Punto di assoluta importanza che molte di voi tralasciano: al termine dell’esposizione, dovete applicare tassativamente un prodotto in grado di ripristinare tutte le condizioni cutanee alterate dal sole, come l’idratazione, la protezione, il nutrimento.

Nonostante tutte le diatribe in corso, inerenti sia i filtri fisici che chimici, io prediligo le formule a solo filtro chimico. Non uso il solo filtro fisico. Posso accettare un misto fisico/chimico. Inoltre non mi scandalizzo se all’interno di una formulazione trovo un silicone, come nel caso del T-LITE SF (trittico di filtri con dimethicone). I siliconi mi regalano un prodotto più stabile e soprattutto più resistente all’acqua e al sudore. In soldoni questo si traduce in maggiore protezione e sicurezza.

Mia personale opinione, basata su numerose ricerche fatte ed esperienza personale. Molte invece sono dell’idea che sia meglio usare solo il fisico. Insomma ragazze mie, con questo articolo ho cercato di darvi tutte le informazioni necessarie per potervi creare da sole la vostra opinione e scegliere di conseguenza con estrema serenità e consapevolezza.

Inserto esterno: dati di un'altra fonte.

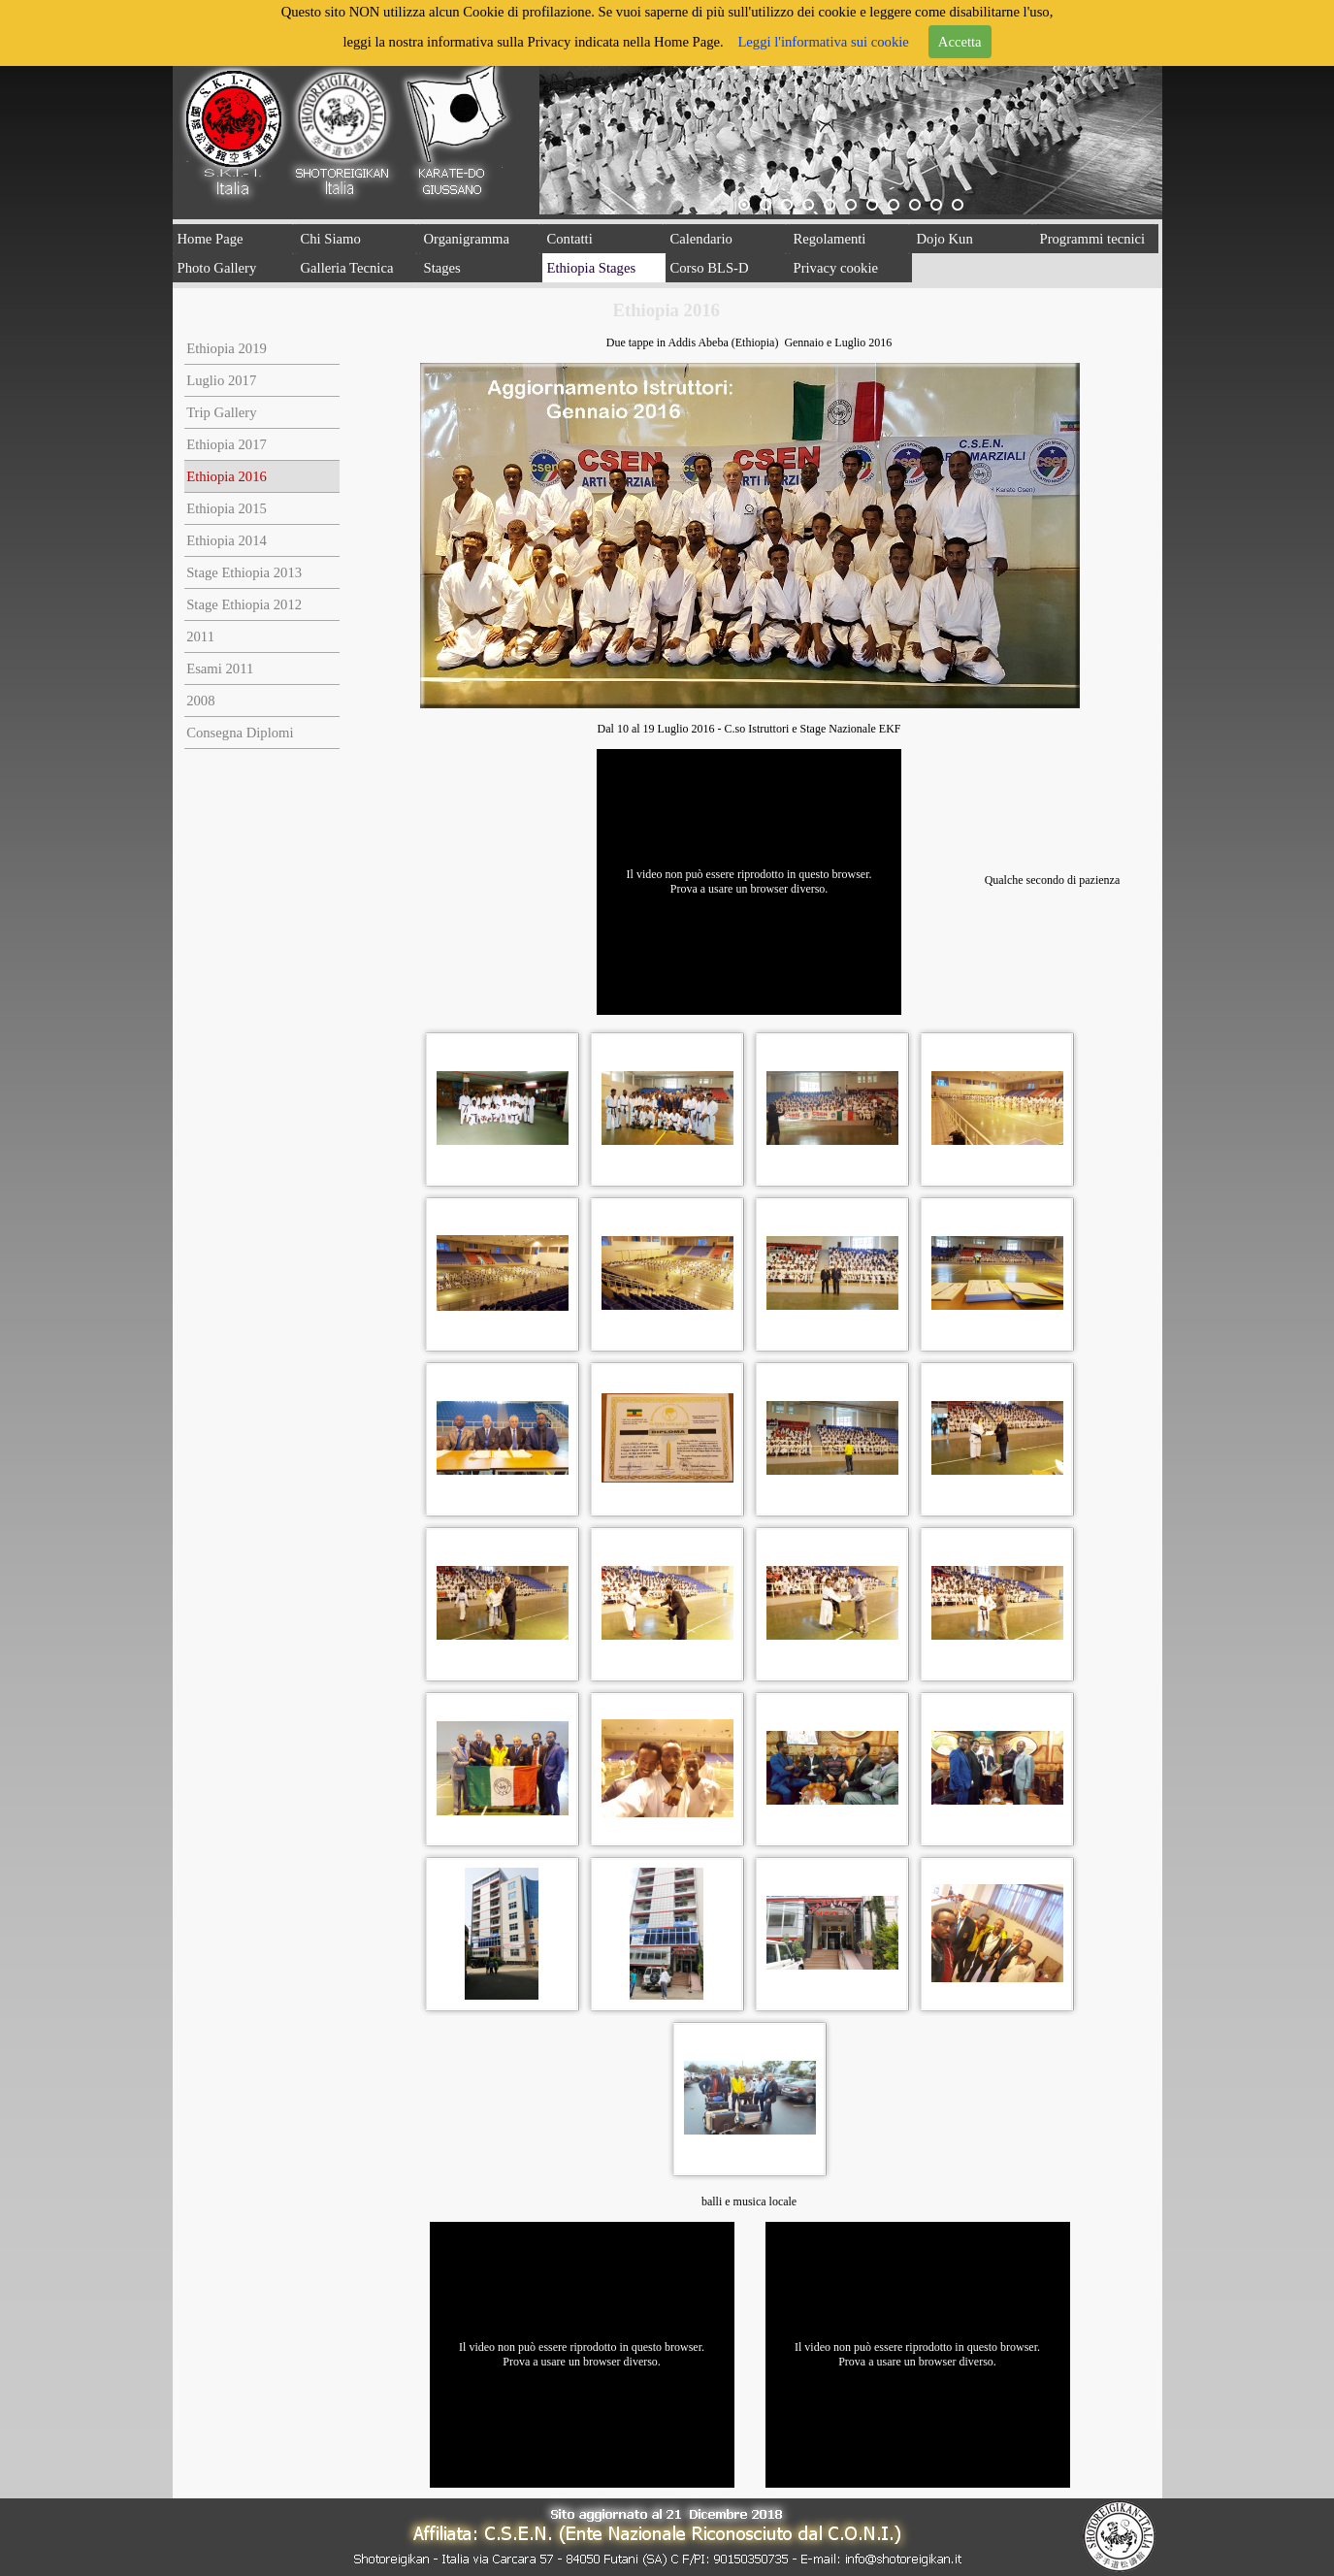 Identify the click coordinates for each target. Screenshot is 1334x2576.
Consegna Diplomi (239, 732)
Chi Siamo (331, 238)
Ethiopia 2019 (226, 348)
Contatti (570, 238)
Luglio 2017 (221, 380)
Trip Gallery (221, 412)
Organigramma (466, 238)
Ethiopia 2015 (226, 508)
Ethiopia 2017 (226, 444)
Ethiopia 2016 (226, 476)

La cosa più importante rimane la protezione. Godetevi in serenità le vacanze e il sole, ma non scordate mai di proteggere voi stesse e la vostra famiglia, soprattutto i vostri piccoli. Se terrete in considerazione i TRE FATTORI FONDAMENTALI ovvero l’SPF, IL FOTOTIPO E L’ORA di esposizione, sarete in grado di evitare o ridurre al minimo scottature, bruciature e danni (anche permanenti) alla pelle.

Buon sole ragazze ^_^ alla prossima…

Una replica a “Come esporsi al sole in totale sicurezza”

  1. Federica Priamo ha detto:

    Bellissimo articolo come al solito Elena! Pieno di informazioni utili e per niente scontate.